Lengfurt

Lengfurter Musikkapelle spielte für die Homburger Patenwehr

Auf dem Rockefeller-Center in New York gab es für die Musikkapelle Lengfurt ein Erinnerungsfoto vor der Skyline der Millionen-Stadt. Foto: Oliver Siemund

Die Musikkapelle Lengfurt begab sich auf eine viertägige USA-Reise, um das Jubiläum des 110-jährigen Bestehens der Homburger Patenwehr in Tallman vor den Toren New Yorks musikalisch mitzugestalten. Schon zum 100-Jährigen waren die Lengfurter eingeladen gewesen und hatten offenbar einen nachhaltigen Eindruck hinterlassen. 

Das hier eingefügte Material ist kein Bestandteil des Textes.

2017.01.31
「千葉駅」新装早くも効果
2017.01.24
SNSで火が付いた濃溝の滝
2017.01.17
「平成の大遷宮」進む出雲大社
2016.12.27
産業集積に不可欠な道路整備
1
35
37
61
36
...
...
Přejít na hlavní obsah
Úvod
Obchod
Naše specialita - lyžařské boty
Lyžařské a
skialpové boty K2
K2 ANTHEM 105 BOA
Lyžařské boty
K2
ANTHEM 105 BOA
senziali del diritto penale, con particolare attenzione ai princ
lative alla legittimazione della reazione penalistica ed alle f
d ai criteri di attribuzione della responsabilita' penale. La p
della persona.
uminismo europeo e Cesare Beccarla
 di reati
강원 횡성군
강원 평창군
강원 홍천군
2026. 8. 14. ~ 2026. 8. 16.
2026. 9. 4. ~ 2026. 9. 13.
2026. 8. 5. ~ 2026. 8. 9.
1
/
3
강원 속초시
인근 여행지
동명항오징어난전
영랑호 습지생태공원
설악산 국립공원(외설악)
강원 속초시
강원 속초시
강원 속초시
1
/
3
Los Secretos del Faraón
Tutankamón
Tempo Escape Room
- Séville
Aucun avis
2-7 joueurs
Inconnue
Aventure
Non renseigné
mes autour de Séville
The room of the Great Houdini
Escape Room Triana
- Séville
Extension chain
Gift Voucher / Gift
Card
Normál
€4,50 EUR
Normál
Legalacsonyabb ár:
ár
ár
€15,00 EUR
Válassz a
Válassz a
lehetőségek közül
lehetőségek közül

Gleich nach dem Einchecken ins Hotel stand ein Fußweg zum nahe gelegenen East River mit Blick auf die äußerst eindrucksvolle Wolkenkratzer-Skyline an, wie der Vorsitzende der Musikkapelle, Bruno Hock, berichtet. Tags darauf ging es zum Rockefeller-Center, einem bis zu 259 Meter hohen Gebäudekomplex in Manhatten mit herrlichen Panorama-Ausblicken. Die finanzielle Unterstützung der Raiffeisenbank Main-Spessart, der Sparkasse Mainfranken und der Heidelberg Cement AG Lengfurt wurde während der Reise als dankbare Unterstützung empfunden. Weitere Stopps galten dem Times Square und dem neuen Line-Park, der als grünes Band auf einer ehemaligen Stadtbahntrasse in drei bis vier Metern Höhe angelegt wurde.

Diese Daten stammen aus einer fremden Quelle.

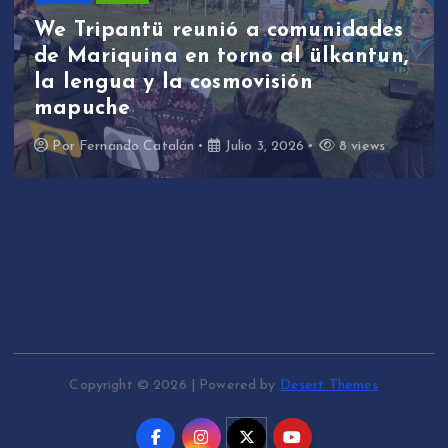
We Tripantü reunió a comunidades
de Mariquina en torno al ülkantun,
la lengua y la cosmovisión
mapuche
Por
Fernando Catalán
Julio 3, 2026
8 views
Copyright © 2026 | Powered by
Desert Themes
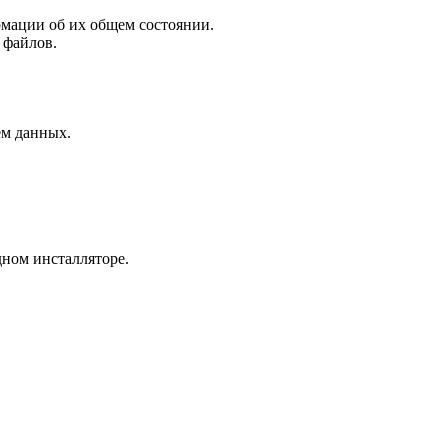
рмации об их общем состоянии.
 файлов.
ем данных.
дном инсталляторе.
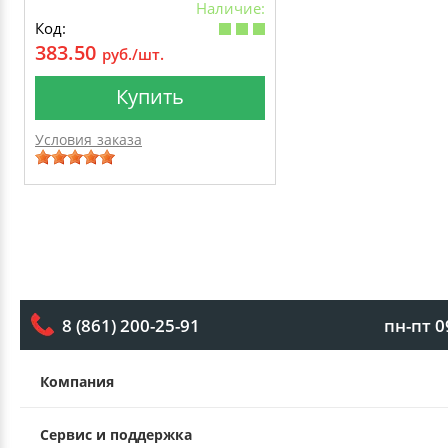
Наличие:
Код:
383.50
руб./шт.
Купить
Условия заказа
пн-пт 0
8 (861) 200-25-91
Компания
Сервис и поддержка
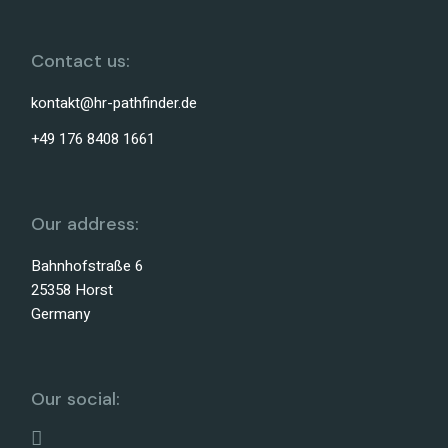
Contact us:
kontakt@hr-pathfinder.de
+49 176 8408 1661
Our address:
Bahnhofstraße 6
25358 Horst
Germany
Our social:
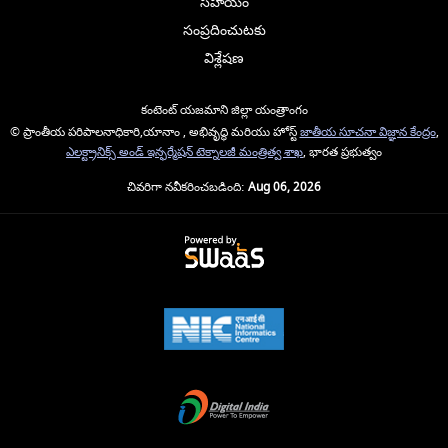
సహాయం
సంప్రదించుటకు
విశ్లేషణ
కంటెంట్ యజమాని జిల్లా యంత్రాంగం
© ప్రాంతీయ పరిపాలనాధికారి,యానాం , అభివృద్ధి మరియు హోస్ట్
జాతీయ సూచనా విజ్ఞాన కేంద్రం
,
ఎలక్ట్రానిక్స్ అండ్ ఇన్ఫర్మేషన్ టెక్నాలజీ మంత్రిత్వ శాఖ
, భారత ప్రభుత్వం
చివరిగా నవీకరించబడింది:
Aug 06, 2026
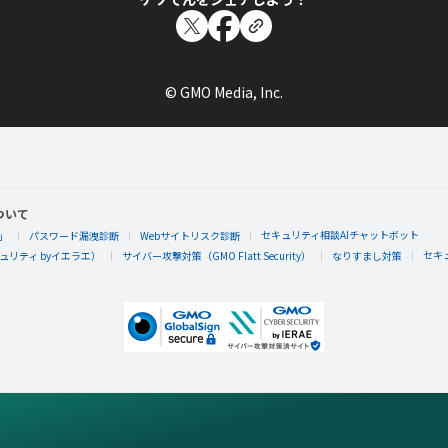
© GMO Media, Inc.
ついて
セキュリティ相談AIチャットボット
」
パスワード漏洩診断
Webサイトリスク診断
セキ
リティ byイエラエ）
サイバー攻撃対策（GMO Flatt Security）
なりすまし対策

Internationale Märsche und bekannte Filmmusik

Das nächste Zuhause war das Crown Plaza-Hotel in Suffern, wo sich die Musiker am Nachmittag zur Generalprobe trafen. "Während die Homburger Feuerwehr-Kameraden im großen Festsaal fast zwei Stunden Reden und Ehrungen über sich ergehen lassen mussten, durften unsere Musiker im Nebenraum schon mal am leckeren Festbuffet Platz nehmen und schlemmen", sagte Hock. Anschließend servierte die Musikkapelle Lengfurt mit 45 Solisten den geladenen Gästen zum Festschmaus eine Mischung aus internationalen Märschen und bekannter Filmmusik.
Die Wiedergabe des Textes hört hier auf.